I should also mention that my sexual struggle is pretty complex, in that I am also SSA (Same-Sex Attracted). The idea that I will likely have to live a life of celibacy is very difficult. And I think being SSA makes a sexual struggle 10x harder, because I don't have an outlet for my passions. Paul advises men to marry to have an outlet for their lusts and passions, and I don't have that. It's a daily battle, and I have made a lot of progress. I know it will be a life-long battle, and I can't beat myself up when I make a mistake like I did today. It's just that it was WILLINGLY, and I went against the Holy Spirit's prompting.

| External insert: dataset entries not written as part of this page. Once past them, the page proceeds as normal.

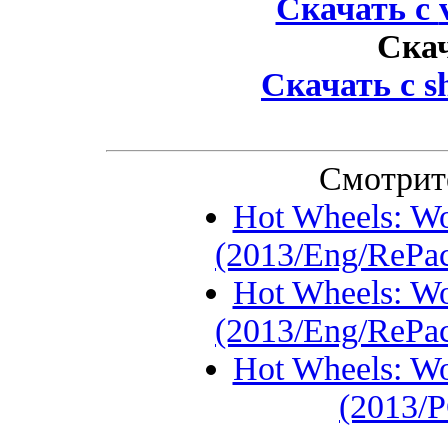
Скачать с
Ска
Скачать с
s
Смотрит
Hot Wheels: Wor
(2013/Eng/ReP
Hot Wheels: Wor
(2013/Eng/ReP
Hot Wheels: Wor
(2013/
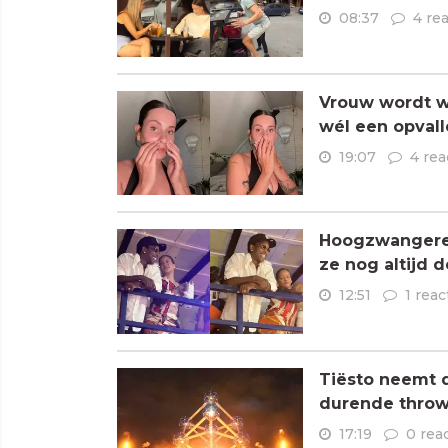
08:37
4 re
Vrouw wordt wa
wél een opvall
19:07
4 rea
Hoogzwangere R
ze nog altijd 
12:51
1 reac
Tiësto neemt 
durende throw
17:19
0 rea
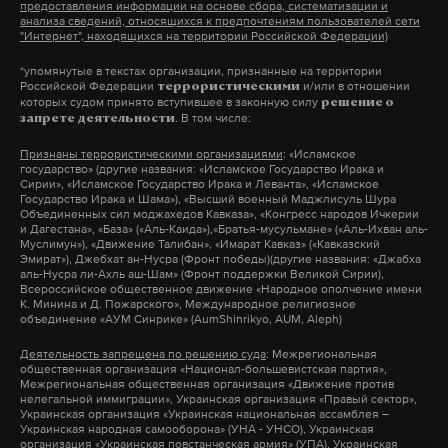
воспитывается в полной семье. Она, по данным
предоставления информации на основе сбора, систематизации и
анализа сведений, относящихся к предпочтениям пользователей сети
МВД, является благополучной. Ранее в поле
"Интернет", находящихся на территории Российской Федерации)
зрения правоохранителей подросток не попадал.
*упомянутые в текстах организации, признанные на территории
Российской Федерации
и/или в отношении
террористическими
которых судом принято вступившее в законную силу
решение о
Следственный комитет уже
возбудил
уголовные
. В том числе:
запрете деятельности
дела по нескольким статьям: «Покушение на
Признаны террористическими организациями
: «Исламское
убийство двух или более лиц», «Халатность» и
государство» (другие названия: «Исламское Государство Ирака и
Сирии», «Исламское Государство Ирака и Леванта», «Исламское
«Оказание услуг, не отвечающих требованиям
Государство Ирака и Шама»), «Высший военный Маджлисуль Шура
Объединенных сил моджахедов Кавказа», «Конгресс народов Ичкерии
безопасности жизни или здоровья граждан».
и Дагестана», «База» («Аль-Каида»),«Братья-мусульмане» («Аль-Ихван аль-
Муслимун»), «Движение Талибан», «Имарат Кавказ» («Кавказский
Эмират»), Джебхат ан-Нусра (Фронт победы)(другие названия: «Джабха
Прокуратура региона проверит обеспечение
аль-Нусра ли-Ахль аш-Шам» (Фронт поддержки Великой Сирии),
Всероссийское общественное движение «Народное ополчение имени
безопасных условий для учащихся и педагогов,
К. Минина и Д. Пожарского», Международное религиозное
объединение «АУМ Синрике» (AumShinrikyo, AUM, Aleph)
даст оценку соблюдению пропускного режима в
школе.
Деятельность запрещена по решению суда
: Межрегиональная
общественная организация «Национал-большевистская партия»,
Межрегиональная общественная организация «Движение против
нелегальной иммиграции», Украинская организация «Правый сектор»,
Украинская организация «Украинская национальная ассамблея –
Подпишитесь на Daily Storm в
MAX
. Он
Украинская народная самооборона» (УНА - УНСО), Украинская
организация «Украинская повстанческая армия» (УПА), Украинская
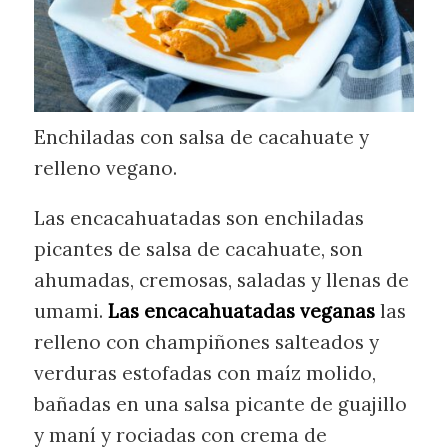
Enchiladas con salsa de cacahuate y
relleno vegano.
Las encacahuatadas son enchiladas
picantes de salsa de cacahuate, son
ahumadas, cremosas, saladas y llenas de
umami.
Las encacahuatadas veganas
las
relleno con champiñones salteados y
verduras estofadas con maíz molido,
bañadas en una salsa picante de guajillo
y maní y rociadas con crema de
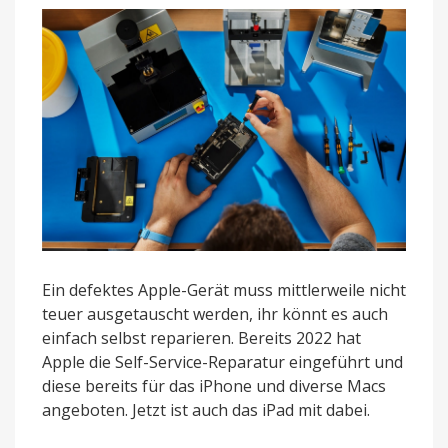
iPad
Ein defektes Apple-Gerät muss mittlerweile nicht
teuer ausgetauscht werden, ihr könnt es auch
einfach selbst reparieren. Bereits 2022 hat
Apple die Self-Service-Reparatur eingeführt und
diese bereits für das iPhone und diverse Macs
angeboten. Jetzt ist auch das iPad mit dabei.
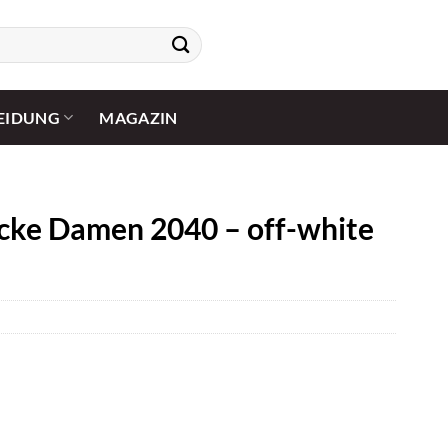
EIDUNG
MAGAZIN
ke Damen 2040 – off-white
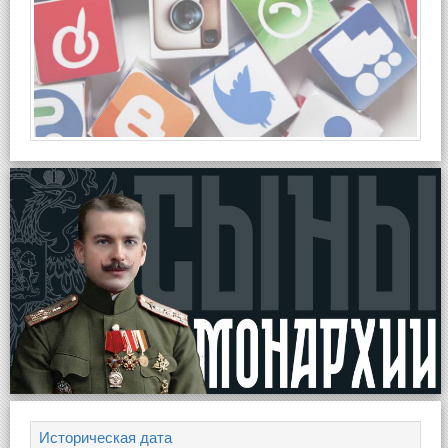
Историческая дата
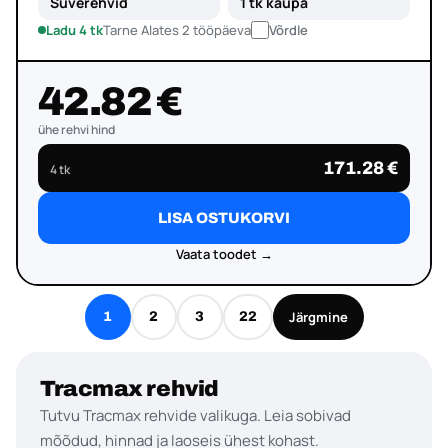
Suverehvid
1 tk kaupa
Ladu 4 tk
Tarne Alates 2 tööpäeva
Võrdle
42.82 €
ühe rehvi hind
171.28 €
4 tk
LISA OSTUKORVI
Vaata toodet →
Järgmine
1
2
3
22
Tracmax rehvid
Tutvu Tracmax rehvide valikuga. Leia sobivad
mõõdud, hinnad ja laoseis ühest kohast.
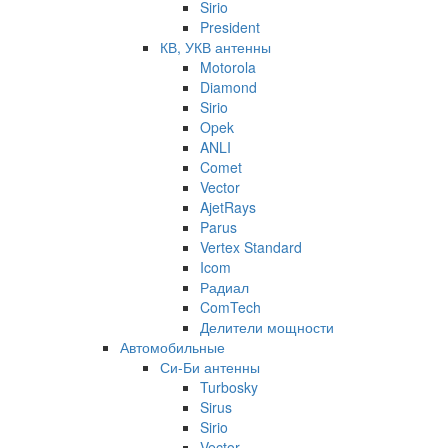
Sirio
President
КВ, УКВ антенны
Motorola
Diamond
Sirio
Opek
ANLI
Comet
Vector
AjetRays
Parus
Vertex Standard
Icom
Радиал
ComTech
Делители мощности
Автомобильные
Си-Би антенны
Turbosky
Sirus
Sirio
Vector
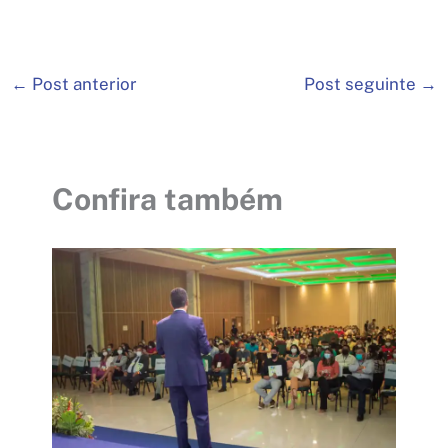
←
Post anterior
Post seguinte
→
Confira também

So I realize that I kind of spilled out my whole testimony on this post, but this is what I am feeling, and what I think about daily. I LOVE GOD AND REALLY DO BELIEVE THAT HE IS THE WAY but I willingly. sin. and. it. breaks. me. At least I think it does. What if this is all a "feeling" and I have been tricking myself? That's a scary thought, isn't it? I'm just going to dismiss that question.
I don't really want to go through and edit this post, so I am going to post it. I would really appreciate any answers you all can provide to the question of what it means to willingly sin, and how does it pertain to salvation and being beyond God's grace? IDK. SPEAK TRUTH! lol.